There are some things that seem more true than other things.
There are some things that seem more true than other things. Ok, on the face of it, this is not a great start to this week’s blog. There are some things that seem more true, more of the time, than other things.
They are the things that regardless of how dissimilar the situation is, it can be pulled out and fit into a conversation. So for example, in ‘White Noise’, Murray is talking about the World’s Most Photographed Barn, and he’s talking really excitedly about how we can’t see the barn and even though they’re watching the photographers, they’re still part of it, they’re part of the aura.
Move to my perspective drawings of Sol LeWitt’s Five Open Geometric Structures, that left in the station point which is the position of the viewer looking at the object. In my head I called it ‘in the aura.’ I’ve also used it to talk about Richard Wilson, the sculptor and third-wave feminism.
And have you ever watched The Lost Boys? In the film, there’s a bit where the grandfather is talking about the getting the TV guide, and when it arrives he said the address label might be sticking up a little, at the corner, and you’re going to want to peel it off, but don’t.
This works for the danger of over finishing artwork, cooking and spots.
I wrote the rest of this blog in March and saved it as a draft but again the subject of this came up last night (the Plato, not the e-reader) in a larger conversation about cultural imperialism. So it makes it relevant for this week.

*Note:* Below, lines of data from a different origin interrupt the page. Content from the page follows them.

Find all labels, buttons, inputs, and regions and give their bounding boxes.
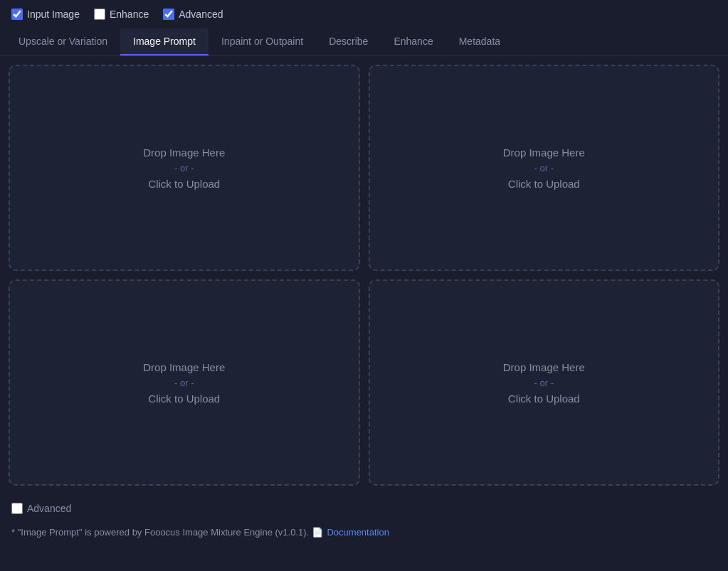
advanced-top-label: Advanced [179,9,223,20]
input-image-checkbox[interactable] [11,9,23,20]
drop-text-4: Drop Image Here [503,361,585,373]
advanced-bottom-label: Advanced [27,503,71,514]
tabs-container: Upscale or Variation Image Prompt Inpain… [0,28,728,56]
drop-text-3: Drop Image Here [143,361,225,373]
advanced-bottom-wrapper[interactable]: Advanced [11,503,71,514]
footer-text: * "Image Prompt" is powered by Fooocus I… [11,527,309,538]
input-image-checkbox-wrapper[interactable]: Input Image [11,9,80,20]
documentation-link[interactable]: Documentation [327,527,389,538]
tab-describe[interactable]: Describe [316,28,381,55]
doc-icon: 📄 [312,527,323,538]
input-image-label: Input Image [27,9,80,20]
tab-image-prompt[interactable]: Image Prompt [120,28,209,55]
or-text-4: - or - [534,378,554,388]
click-to-upload-1: Click to Upload [148,178,220,190]
bottom-bar: Advanced [0,494,728,523]
tab-upscale[interactable]: Upscale or Variation [6,28,120,55]
tab-metadata[interactable]: Metadata [446,28,513,55]
footer: * "Image Prompt" is powered by Fooocus I… [0,523,728,546]
upload-grid: Drop Image Here - or - Click to Upload D… [9,65,719,486]
drop-text-1: Drop Image Here [143,146,225,159]
advanced-bottom-checkbox[interactable] [11,503,23,514]
top-bar: Input Image Enhance Advanced [0,0,728,28]
advanced-top-checkbox[interactable] [163,9,174,20]
click-to-upload-3: Click to Upload [148,393,220,405]
enhance-checkbox-wrapper[interactable]: Enhance [94,9,149,20]
advanced-checkbox-wrapper[interactable]: Advanced [163,9,223,20]
enhance-label: Enhance [110,9,149,20]
upload-zone-1[interactable]: Drop Image Here - or - Click to Upload [9,65,360,271]
upload-zone-3[interactable]: Drop Image Here - or - Click to Upload [9,279,360,486]
or-text-1: - or - [174,163,194,174]
tab-enhance[interactable]: Enhance [381,28,445,55]
click-to-upload-4: Click to Upload [508,393,580,405]
click-to-upload-2: Click to Upload [508,178,580,190]
tab-inpaint[interactable]: Inpaint or Outpaint [209,28,316,55]
upload-zone-2[interactable]: Drop Image Here - or - Click to Upload [369,65,720,271]
main-content: Drop Image Here - or - Click to Upload D… [0,56,728,494]
or-text-3: - or - [174,378,194,388]
drop-text-2: Drop Image Here [503,146,585,159]
or-text-2: - or - [534,163,554,174]
enhance-checkbox[interactable] [94,9,105,20]
upload-zone-4[interactable]: Drop Image Here - or - Click to Upload [369,279,720,486]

It started with that experience when you see something and for some reason it sticks in your head. It has a resonance and then you see one everywhere you go? In my case, it was an anvil that was brought by Wil E Coyote, from the acme company, to drop on road runner’s head, with comic repercussions.
I was fifteen or so at the time so it doesn’t have much significance except that it was the first time I remember it. The latest thing that has caught in my head is the e-book readers, which can store up to 15,000 books. The largest merit of this, I have repeatedly been told, is that you can get Great Expectations at the click of a button. (I’m leaving that pun in).
Leaving aside the pertinent questions of how the advertisers decided that Dickens was the author to use for tempting the masses. I suspect there’s a mori poll out there where lots of people admit to knowing the titles of lots of novels by Dickens without having read any of them, that’s me – Great Expectations, Nicholas Nickleby, The Tale of Two Cities and that’s not googling, but so far I’ve read none of them, but as I said, leaving it aside, this is where I begin to make dark and foreboding predictions.
The elitist view: Books are going to go the way of the music album. People will start to download the chapter they heard on Newsnight Review. Attention spans will shorten as authors adapt making shorter and shorter books. Poets will become more smug.
The conspiracy theory: The end of large piles of burning books … just press delete
The Luddite view: It just won’t be the same. Charlotte took my Chandler for about four days and when she returned it the spine was broken, the front cover was folded in at least four places and I think the cover itself was thinner.
And In this blog alone I’ve googled stuff at least five times. I don’t even think about it and I’ve only had it for a third of my life and when did that become a verb? Where does this instant access to information take us. What happens to the kids born hooked on this?
For if men learn this, it will implant forgetfulness in their souls; they will cease to exercise memory because they rely on that which is written, calling things to remembrance no longer from within themselves, but by means of external marks.
Ok, the last bit was Plato’s view, and that I googled but if you return to the start, you’ll see I’ve used it since.